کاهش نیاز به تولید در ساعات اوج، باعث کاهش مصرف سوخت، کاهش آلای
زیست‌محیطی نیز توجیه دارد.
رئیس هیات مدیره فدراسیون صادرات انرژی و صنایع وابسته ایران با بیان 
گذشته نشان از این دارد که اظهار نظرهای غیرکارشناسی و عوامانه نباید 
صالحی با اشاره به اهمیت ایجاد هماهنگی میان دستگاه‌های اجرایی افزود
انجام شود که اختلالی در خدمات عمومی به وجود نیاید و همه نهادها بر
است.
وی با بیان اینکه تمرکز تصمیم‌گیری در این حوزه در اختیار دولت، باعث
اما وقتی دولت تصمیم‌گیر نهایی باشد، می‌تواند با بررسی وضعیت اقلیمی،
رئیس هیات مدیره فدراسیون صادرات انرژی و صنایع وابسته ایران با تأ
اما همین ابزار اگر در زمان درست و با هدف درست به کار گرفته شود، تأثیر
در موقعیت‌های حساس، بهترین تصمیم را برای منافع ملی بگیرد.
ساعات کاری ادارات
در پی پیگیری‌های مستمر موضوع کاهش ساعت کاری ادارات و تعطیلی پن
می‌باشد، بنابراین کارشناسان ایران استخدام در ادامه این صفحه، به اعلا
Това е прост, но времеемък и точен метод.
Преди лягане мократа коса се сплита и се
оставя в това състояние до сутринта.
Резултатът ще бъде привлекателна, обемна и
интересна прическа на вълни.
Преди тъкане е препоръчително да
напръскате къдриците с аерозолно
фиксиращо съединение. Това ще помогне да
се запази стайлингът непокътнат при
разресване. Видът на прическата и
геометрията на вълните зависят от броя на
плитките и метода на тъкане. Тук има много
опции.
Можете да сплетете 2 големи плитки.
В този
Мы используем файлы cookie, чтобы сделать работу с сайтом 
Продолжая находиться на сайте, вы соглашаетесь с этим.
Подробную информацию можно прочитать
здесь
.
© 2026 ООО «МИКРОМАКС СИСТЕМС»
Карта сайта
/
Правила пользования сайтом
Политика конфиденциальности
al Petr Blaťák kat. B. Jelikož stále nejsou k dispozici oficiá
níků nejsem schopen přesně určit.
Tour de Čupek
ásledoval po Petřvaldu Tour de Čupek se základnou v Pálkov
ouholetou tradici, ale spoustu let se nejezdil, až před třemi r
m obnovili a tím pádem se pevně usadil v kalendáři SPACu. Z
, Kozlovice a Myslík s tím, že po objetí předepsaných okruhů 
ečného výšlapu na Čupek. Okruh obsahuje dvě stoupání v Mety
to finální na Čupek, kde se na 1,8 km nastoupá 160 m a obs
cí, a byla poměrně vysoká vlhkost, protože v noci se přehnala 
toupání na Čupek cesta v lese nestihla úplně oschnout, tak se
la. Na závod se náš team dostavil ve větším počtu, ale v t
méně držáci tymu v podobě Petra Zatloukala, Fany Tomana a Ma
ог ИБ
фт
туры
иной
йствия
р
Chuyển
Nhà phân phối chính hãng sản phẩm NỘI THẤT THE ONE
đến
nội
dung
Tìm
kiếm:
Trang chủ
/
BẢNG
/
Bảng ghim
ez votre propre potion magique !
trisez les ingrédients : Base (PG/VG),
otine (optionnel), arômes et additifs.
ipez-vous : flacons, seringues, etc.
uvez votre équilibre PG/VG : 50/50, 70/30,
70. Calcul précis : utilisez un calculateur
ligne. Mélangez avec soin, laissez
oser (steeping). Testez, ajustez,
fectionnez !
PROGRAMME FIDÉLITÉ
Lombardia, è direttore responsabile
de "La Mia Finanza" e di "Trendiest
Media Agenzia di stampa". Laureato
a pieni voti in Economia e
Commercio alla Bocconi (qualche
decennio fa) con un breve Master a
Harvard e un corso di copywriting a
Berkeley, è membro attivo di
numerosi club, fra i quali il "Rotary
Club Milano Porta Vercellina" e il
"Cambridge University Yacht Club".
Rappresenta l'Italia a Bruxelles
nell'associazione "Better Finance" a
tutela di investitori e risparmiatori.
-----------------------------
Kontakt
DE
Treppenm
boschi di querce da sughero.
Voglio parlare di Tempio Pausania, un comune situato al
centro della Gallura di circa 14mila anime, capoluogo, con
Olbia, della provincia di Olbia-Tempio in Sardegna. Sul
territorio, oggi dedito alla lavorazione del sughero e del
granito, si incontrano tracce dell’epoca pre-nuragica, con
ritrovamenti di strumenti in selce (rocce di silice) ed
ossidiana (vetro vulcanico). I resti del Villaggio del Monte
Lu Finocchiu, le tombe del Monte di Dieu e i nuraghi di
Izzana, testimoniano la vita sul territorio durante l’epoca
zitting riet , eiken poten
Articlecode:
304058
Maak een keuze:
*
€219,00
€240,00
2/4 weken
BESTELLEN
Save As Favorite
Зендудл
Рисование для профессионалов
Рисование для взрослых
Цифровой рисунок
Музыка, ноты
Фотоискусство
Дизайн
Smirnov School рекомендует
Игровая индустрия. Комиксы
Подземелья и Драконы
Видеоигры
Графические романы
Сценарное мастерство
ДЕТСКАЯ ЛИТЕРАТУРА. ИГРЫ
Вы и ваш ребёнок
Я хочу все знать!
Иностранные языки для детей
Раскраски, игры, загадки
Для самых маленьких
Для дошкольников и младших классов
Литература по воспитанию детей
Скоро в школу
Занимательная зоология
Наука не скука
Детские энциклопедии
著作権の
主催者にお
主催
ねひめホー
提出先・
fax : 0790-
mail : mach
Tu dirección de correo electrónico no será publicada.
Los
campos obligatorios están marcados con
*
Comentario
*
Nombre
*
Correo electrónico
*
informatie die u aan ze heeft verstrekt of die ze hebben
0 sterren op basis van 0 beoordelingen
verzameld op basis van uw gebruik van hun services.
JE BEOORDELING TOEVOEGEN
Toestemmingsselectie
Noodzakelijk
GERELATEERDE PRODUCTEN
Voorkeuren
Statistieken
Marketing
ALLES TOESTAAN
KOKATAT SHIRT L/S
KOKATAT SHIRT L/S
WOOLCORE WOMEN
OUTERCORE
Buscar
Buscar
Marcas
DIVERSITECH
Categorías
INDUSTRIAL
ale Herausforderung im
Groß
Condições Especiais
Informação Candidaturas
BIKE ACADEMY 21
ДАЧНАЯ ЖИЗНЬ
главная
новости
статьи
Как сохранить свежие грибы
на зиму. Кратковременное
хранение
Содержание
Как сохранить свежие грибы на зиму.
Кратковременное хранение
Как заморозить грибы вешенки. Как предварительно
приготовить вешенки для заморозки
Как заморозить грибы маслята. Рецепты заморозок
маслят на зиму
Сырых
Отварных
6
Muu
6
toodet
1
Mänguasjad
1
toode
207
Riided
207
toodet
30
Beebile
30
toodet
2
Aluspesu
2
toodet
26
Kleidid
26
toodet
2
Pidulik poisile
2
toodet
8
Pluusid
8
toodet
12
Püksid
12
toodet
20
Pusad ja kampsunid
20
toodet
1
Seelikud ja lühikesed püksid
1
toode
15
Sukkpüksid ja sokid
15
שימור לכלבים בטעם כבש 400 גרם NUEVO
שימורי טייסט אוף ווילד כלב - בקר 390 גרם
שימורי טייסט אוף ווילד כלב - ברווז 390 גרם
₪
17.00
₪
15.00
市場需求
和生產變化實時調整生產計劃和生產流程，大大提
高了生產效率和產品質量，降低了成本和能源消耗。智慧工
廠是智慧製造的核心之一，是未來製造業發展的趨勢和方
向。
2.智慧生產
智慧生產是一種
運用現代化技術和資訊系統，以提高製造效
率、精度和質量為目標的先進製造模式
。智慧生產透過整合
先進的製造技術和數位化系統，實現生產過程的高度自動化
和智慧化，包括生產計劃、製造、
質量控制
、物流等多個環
──────────────────────────────
* Aim of the exercise
In full and without alteration, reproduce the records above.

* Exercise output
کاهش نیاز به تولید در ساعات اوج، باعث کاهش مصرف سوخت، کاهش آلای
زیست‌محیطی نیز توجیه دارد.
رئیس هیات مدیره فدراسیون صادرات انرژی و صنایع وابسته ایران با بیان 
گذشته نشان از این دارد که اظهار نظرهای غیرکارشناسی و عوامانه نباید 
صالحی با اشاره به اهمیت ایجاد هماهنگی میان دستگاه‌های اجرایی افزود
انجام شود که اختلالی در خدمات عمومی به وجود نیاید و همه نهادها بر
است.
وی با بیان اینکه تمرکز تصمیم‌گیری در این حوزه در اختیار دولت، باعث
اما وقتی دولت تصمیم‌گیر نهایی باشد، می‌تواند با بررسی وضعیت اقلیمی،
رئیس هیات مدیره فدراسیون صادرات انرژی و صنایع وابسته ایران با تأ
اما همین ابزار اگر در زمان درست و با هدف درست به کار گرفته شود، تأثیر
در موقعیت‌های حساس، بهترین تصمیم را برای منافع ملی بگیرد.
ساعات کاری ادارات
در پی پیگیری‌های مستمر موضوع کاهش ساعت کاری ادارات و تعطیلی پن
می‌باشد، بنابراین کارشناسان ایران استخدام در ادامه این صفحه، به اعلا
Това е прост, но времеемък и точен метод.
Преди лягане мократа коса се сплита и се
оставя в това състояние до сутринта.
Резултатът ще бъде привлекателна, обемна и
интересна прическа на вълни.
Преди тъкане е препоръчително да
напръскате къдриците с аерозолно
фиксиращо съединение. Това ще помогне да
се запази стайлингът непокътнат при
разресване. Видът на прическата и
геометрията на вълните зависят от броя на
плитките и метода на тъкане. Тук има много
опции.
Можете да сплетете 2 големи плитки.
В този
Мы используем файлы cookie, чтобы сделать работу с сайтом 
Продолжая находиться на сайте, вы соглашаетесь с этим.
Подробную информацию можно прочитать
здесь
.
© 2026 ООО «МИКРОМАКС СИСТЕМС»
Карта сайта
/
Правила пользования сайтом
Политика конфиденциальности
al Petr Blaťák kat. B. Jelikož stále nejsou k dispozici oficiá
níků nejsem schopen přesně určit.
Tour de Čupek
ásledoval po Petřvaldu Tour de Čupek se základnou v Pálkov
ouholetou tradici, ale spoustu let se nejezdil, až před třemi r
m obnovili a tím pádem se pevně usadil v kalendáři SPACu. Z
, Kozlovice a Myslík s tím, že po objetí předepsaných okruhů 
ečného výšlapu na Čupek. Okruh obsahuje dvě stoupání v Mety
to finální na Čupek, kde se na 1,8 km nastoupá 160 m a obs
cí, a byla poměrně vysoká vlhkost, protože v noci se přehnala 
toupání na Čupek cesta v lese nestihla úplně oschnout, tak se
la. Na závod se náš team dostavil ve větším počtu, ale v t
méně držáci tymu v podobě Petra Zatloukala, Fany Tomana a Ma
ог ИБ
фт
туры
иной
йствия
р
Chuyển
Nhà phân phối chính hãng sản phẩm NỘI THẤT THE ONE
đến
nội
dung
Tìm
kiếm:
Trang chủ
/
BẢNG
/
Bảng ghim
ez votre propre potion magique !
trisez les ingrédients : Base (PG/VG),
otine (optionnel), arômes et additifs.
ipez-vous : flacons, seringues, etc.
uvez votre équilibre PG/VG : 50/50, 70/30,
70. Calcul précis : utilisez un calculateur
ligne. Mélangez avec soin, laissez
oser (steeping). Testez, ajustez,
fectionnez !
PROGRAMME FIDÉLITÉ
Lombardia, è direttore responsabile
de "La Mia Finanza" e di "Trendiest
Media Agenzia di stampa". Laureato
a pieni voti in Economia e
Commercio alla Bocconi (qualche
decennio fa) con un breve Master a
Harvard e un corso di copywriting a
Berkeley, è membro attivo di
numerosi club, fra i quali il "Rotary
Club Milano Porta Vercellina" e il
"Cambridge University Yacht Club".
Rappresenta l'Italia a Bruxelles
nell'associazione "Better Finance" a
tutela di investitori e risparmiatori.
-----------------------------
Kontakt
DE
Treppenm
boschi di querce da sughero.
Voglio parlare di Tempio Pausania, un comune situato al
centro della Gallura di circa 14mila anime, capoluogo, con
Olbia, della provincia di Olbia-Tempio in Sardegna. Sul
territorio, oggi dedito alla lavorazione del sughero e del
granito, si incontrano tracce dell’epoca pre-nuragica, con
ritrovamenti di strumenti in selce (rocce di silice) ed
ossidiana (vetro vulcanico). I resti del Villaggio del Monte
Lu Finocchiu, le tombe del Monte di Dieu e i nuraghi di
Izzana, testimoniano la vita sul territorio durante l’epoca
zitting riet , eiken poten
Articlecode:
304058
Maak een keuze:
*
€219,00
€240,00
2/4 weken
BESTELLEN
Save As Favorite
Зендудл
Рисование для профессионалов
Рисование для взрослых
Цифровой рисунок
Музыка, ноты
Фотоискусство
Дизайн
Smirnov School рекомендует
Игровая индустрия. Комиксы
Подземелья и Драконы
Видеоигры
Графические романы
Сценарное мастерство
ДЕТСКАЯ ЛИТЕРАТУРА. ИГРЫ
Вы и ваш ребёнок
Я хочу все знать!
Иностранные языки для детей
Раскраски, игры, загадки
Для самых маленьких
Для дошкольников и младших классов
Литература по воспитанию детей
Скоро в школу
Занимательная зоология
Наука не скука
Детские энциклопедии
著作権の
主催者にお
主催
ねひめホー
提出先・
fax : 0790-
mail : mach
Tu dirección de correo electrónico no será publicada.
Los
campos obligatorios están marcados con
*
Comentario
*
Nombre
*
Correo electrónico
*
informatie die u aan ze heeft verstrekt of die ze hebben
0 sterren op basis van 0 beoordelingen
verzameld op basis van uw gebruik van hun services.
JE BEOORDELING TOEVOEGEN
Toestemmingsselectie
Noodzakelijk
GERELATEERDE PRODUCTEN
Voorkeuren
Statistieken
Marketing
ALLES TOESTAAN
KOKATAT SHIRT L/S
KOKATAT SHIRT L/S
WOOLCORE WOMEN
OUTERCORE
Buscar
Buscar
Marcas
DIVERSITECH
Categorías
INDUSTRIAL
ale Herausforderung im
Groß
Condições Especiais
Informação Candidaturas
BIKE ACADEMY 21
ДАЧНАЯ ЖИЗНЬ
главная
новости
статьи
Как сохранить свежие грибы
на зиму. Кратковременное
хранение
Содержание
Как сохранить свежие грибы на зиму.
Кратковременное хранение
Как заморозить грибы вешенки. Как предварительно
приготовить вешенки для заморозки
Как заморозить грибы маслята. Рецепты заморозок
маслят на зиму
Сырых
Отварных
6
Muu
6
toodet
1
Mänguasjad
1
toode
207
Riided
207
toodet
30
Beebile
30
toodet
2
Aluspesu
2
toodet
26
Kleidid
26
toodet
2
Pidulik poisile
2
toodet
8
Pluusid
8
toodet
12
Püksid
12
toodet
20
Pusad ja kampsunid
20
toodet
1
Seelikud ja lühikesed püksid
1
toode
15
Sukkpüksid ja sokid
15
שימור לכלבים בטעם כבש 400 גרם NUEVO
שימורי טייסט אוף ווילד כלב - בקר 390 גרם
שימורי טייסט אוף ווילד כלב - ברווז 390 גרם
₪
17.00
₪
15.00
市場需求
和生產變化實時調整生產計劃和生產流程，大大提
高了生產效率和產品質量，降低了成本和能源消耗。智慧工
廠是智慧製造的核心之一，是未來製造業發展的趨勢和方
向。
2.智慧生產
智慧生產是一種
運用現代化技術和資訊系統，以提高製造效
率、精度和質量為目標的先進製造模式
。智慧生產透過整合
先進的製造技術和數位化系統，實現生產過程的高度自動化
和智慧化，包括生產計劃、製造、
質量控制
、物流等多個環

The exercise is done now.